Modernamente, a ciência deve produzir e desenvolver as técnicas e tecnologias.
- Método da Ciência Moderna:
a) Observação: o primeiro momento é a observação, uma observação criteriosa,
programada, que visa identificar problemas e possíveis regularidades entre os
fenômenos.
b) Problematização: com base na observação criteriosa, levanta-se um problema,
uma questão que se buscará responder.
c) Hipótese: diante do problema levantado, busca-se apresentar, de maneira
fundamentada empírica e argumentativamente, uma possibilidade de resposta, a essa
possibilidade de resposta chama-se hipótese.
d) Experimentação/experimento: para verificar a veracidade ou falsidade da
hipótese, se a hipótese é correta ou não, se ela explica o fenômeno estudando ou não,
a hipótese é submetida à experimentação. A experimentação/experimento, é uma
reprodução programa do fenômeno a ser explicado.

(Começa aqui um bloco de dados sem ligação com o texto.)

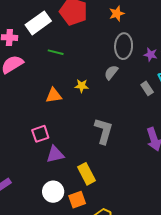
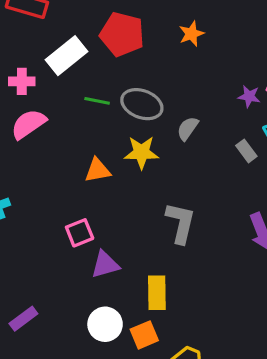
gray ellipse: (124, 46) -> (142, 104), moved, turned -70
yellow star: (82, 86) -> (141, 152), size x1.5
yellow rectangle: (86, 174) -> (157, 293), turned 30

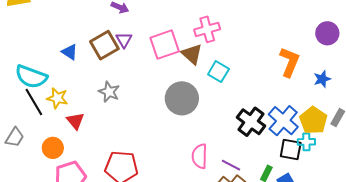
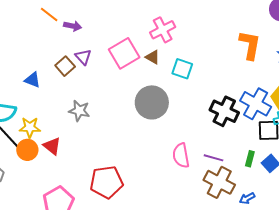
brown square: (104, 45) -> (65, 66), size x0.7
brown triangle: (192, 54) -> (153, 57), size x0.7
orange circle: (53, 148) -> (27, 150), moved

e) Generalização: se a experimentação confirmar a hipótese, a hipótese passa a ser
considerada uma lei científica e é generalizada. Passa a ser considerada como
explicando o funcionamento de todos os casos particulares do fenômeno estudado. Se
a experimentação não confirmar a hipótese, esta é descartada ou reelaborada, e uma
hipótese nova ou reelaborada deve ser novamente submetida à experimentação.
f) Teoria: a um conjunto de leis científicas, ou um modelo explicativo de grande
abrangência, dá-se o nome de teoria científica.
Fontes:
ANDRADE, J. Bacon: vida e obra. In: Bancon. São Paulo: Abril Cultura, 2ª ed, 1979.
(Col. Os Pensadores).
ARANHA & MRTINS. Filosofando. São Paulo: Moderna, 4 ª ed, 2009.
BANFI. A. Galileu. Lisboa: Edições 70, s/ ano.
DESCARTES, R. Discurso do método. In: Obras escolhidas. São Paulo: Difel, 1973.
ROSSI, P. A ciência e filosofia dos modernos. São Paulo: Unesp, 1992.